(Bloomberg Opinion) -- Most anywhere you look in Latin America, ruin prospers. Violence? South and Central America and the Caribbean are home to 44 of the world’s 50 most murderous cities. Economic torpor? Latin America clocked its lowest growth in seven decades from 2014 to 2020. If currencies are a nation’s share price, then Latin America at year’s end looks like a global penny stock.
Blame Latin America’s paltry labor productivity (a quarter that of its emerging market peers) or its dismal schooling (15-year-olds are three years behind their counterparts in rich-world OECD countries). Never mind inequality (only 16% of Latin Americans see wealth distribution as fair), where the nations from Mexico to Chile are world-beaters. No wonder the headline across Latin America is of yet another lost decade.
Ten years ago, it was another story. The region was surging (indeed, Brazil was rocketing) ahead. Poverty had plunged and the chasm between haves and have-nots narrowed as never before. Latin America finally had grown a middle class.
Now that downward mobility is back, it’s tempting to conclude that the 2000s were an optical illusion, and that Latin America has simply defaulted to backwardness and want. Yet today’s ugly landscape overshadows some solid advances. Green shoots of civic rectitude, social justice and transparency in government poke through the gloom. If well tended, they could help Latin America revive and even flourish.
Start with attitude. Spasms of civic unease have seized Latin America in recent years, culminating this year in open revolt, as societies recoiled at misrule, unearned entitlements and elected officials who flouted the law to feed at the public trough. The turmoil arguably risks destabilizing politics, but not democratic collapse. The waves of protests rolling over the region since 2013 suggest an indomitable, sometimes unruly public, with a visceral aversion to inequities and zero tolerance for corruption. “This was the decade of the awakening of the Latin American opposition, and when democracy refused to die,” said Javier Corrales, a historian at Amherst College.
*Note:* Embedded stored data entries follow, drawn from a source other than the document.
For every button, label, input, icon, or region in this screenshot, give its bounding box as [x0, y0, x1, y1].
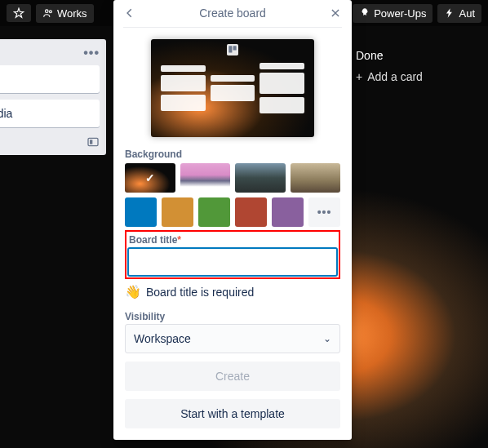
card-text: l fruit of india: [0, 107, 12, 120]
create-board-popover: Create board Background: [113, 0, 352, 440]
board-preview: [151, 39, 314, 137]
automation-button[interactable]: Aut: [437, 4, 481, 23]
hint-text: Board title is required: [146, 286, 254, 299]
wave-emoji-icon: 👋: [125, 284, 141, 299]
done-list-column: Done + Add a card: [349, 42, 488, 90]
bg-option-red[interactable]: [235, 197, 267, 227]
plus-icon: +: [356, 70, 362, 83]
close-button[interactable]: [327, 5, 344, 21]
bg-option-image-4[interactable]: [291, 163, 341, 193]
bg-option-green[interactable]: [198, 197, 230, 227]
svg-rect-5: [228, 46, 232, 52]
list-menu-icon[interactable]: •••: [83, 46, 100, 60]
bg-option-image-2[interactable]: [180, 163, 231, 193]
powerups-label: Power-Ups: [374, 7, 426, 20]
star-icon: [13, 7, 24, 19]
template-icon[interactable]: [87, 135, 100, 149]
done-list-title: Done: [356, 49, 481, 62]
start-with-template-button[interactable]: Start with a template: [125, 399, 340, 428]
powerups-button[interactable]: Power-Ups: [353, 4, 433, 23]
bolt-icon: [444, 7, 455, 19]
automation-label: Aut: [459, 7, 475, 20]
svg-point-0: [46, 10, 49, 12]
bg-option-orange[interactable]: [162, 197, 193, 227]
close-icon: [330, 7, 341, 19]
add-card-button[interactable]: + Add a card: [356, 70, 481, 83]
bg-option-image-1[interactable]: [125, 163, 175, 193]
rocket-icon: [359, 7, 370, 19]
bg-option-more[interactable]: •••: [308, 197, 340, 227]
bg-option-blue[interactable]: [125, 197, 157, 227]
visibility-select[interactable]: Workspace ⌄: [125, 324, 340, 353]
svg-rect-2: [88, 138, 98, 145]
svg-point-1: [49, 11, 51, 13]
svg-rect-4: [227, 44, 238, 55]
board-title-label: Board title*: [129, 234, 338, 246]
visibility-value: Workspace: [134, 332, 191, 345]
background-label: Background: [125, 149, 340, 160]
back-button[interactable]: [122, 5, 138, 21]
people-icon: [42, 7, 54, 19]
chevron-down-icon: ⌄: [323, 333, 331, 344]
board-title-hint: 👋 Board title is required: [125, 284, 340, 299]
trello-logo-icon: [227, 44, 238, 55]
workspaces-button[interactable]: Works: [36, 4, 94, 23]
required-star: *: [177, 234, 181, 246]
board-title-input[interactable]: [127, 247, 338, 277]
bg-option-purple[interactable]: [272, 197, 304, 227]
workspaces-label: Works: [57, 7, 87, 20]
bg-option-image-3[interactable]: [235, 163, 286, 193]
list-card[interactable]: l fruit of india: [0, 100, 100, 127]
visibility-label: Visibility: [125, 311, 340, 322]
svg-rect-3: [90, 140, 92, 144]
chevron-left-icon: [124, 7, 135, 19]
board-title-highlight: Board title*: [125, 230, 340, 279]
add-card-label: Add a card: [367, 70, 423, 83]
left-list-column: ••• l fruit of india: [0, 39, 106, 155]
list-card[interactable]: [0, 65, 100, 93]
popover-title: Create board: [138, 7, 327, 20]
create-button[interactable]: Create: [125, 362, 340, 391]
svg-rect-6: [233, 46, 237, 50]
star-button[interactable]: [7, 4, 31, 22]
Granted, national governments responded belatedly or badly to spreading protests. Ecuador’s Lenin Moreno fled angry crowds in Quito, the national capital, for a friendlier coastal city before rescinding an austerity package. In Chile, President Sebastian Pinera declared that the country was at war with demonstrators, only to backtrack days later, apologize and sack his cabinet. One honorable exception to the clueless official reaction was that of the Organization of American States: Beginning in 2015 under the watch of Secretary General Luis Almagro, it no longer looked the other way when hermanos became autocrats. Led by Almagro, regional diplomats stood up to the increasingly disastrous rule of Venezuelan President Nicolas Maduro and played a pivotal role in probing electoral fraud and calling a new election in Bolivia. “The O.A.S. came back from the dead, transforming from a useless body to a herald of transparency and transition in Bolivia, and a defender of the democratic opposition in Venezuela and Bolivia,” said Corrales.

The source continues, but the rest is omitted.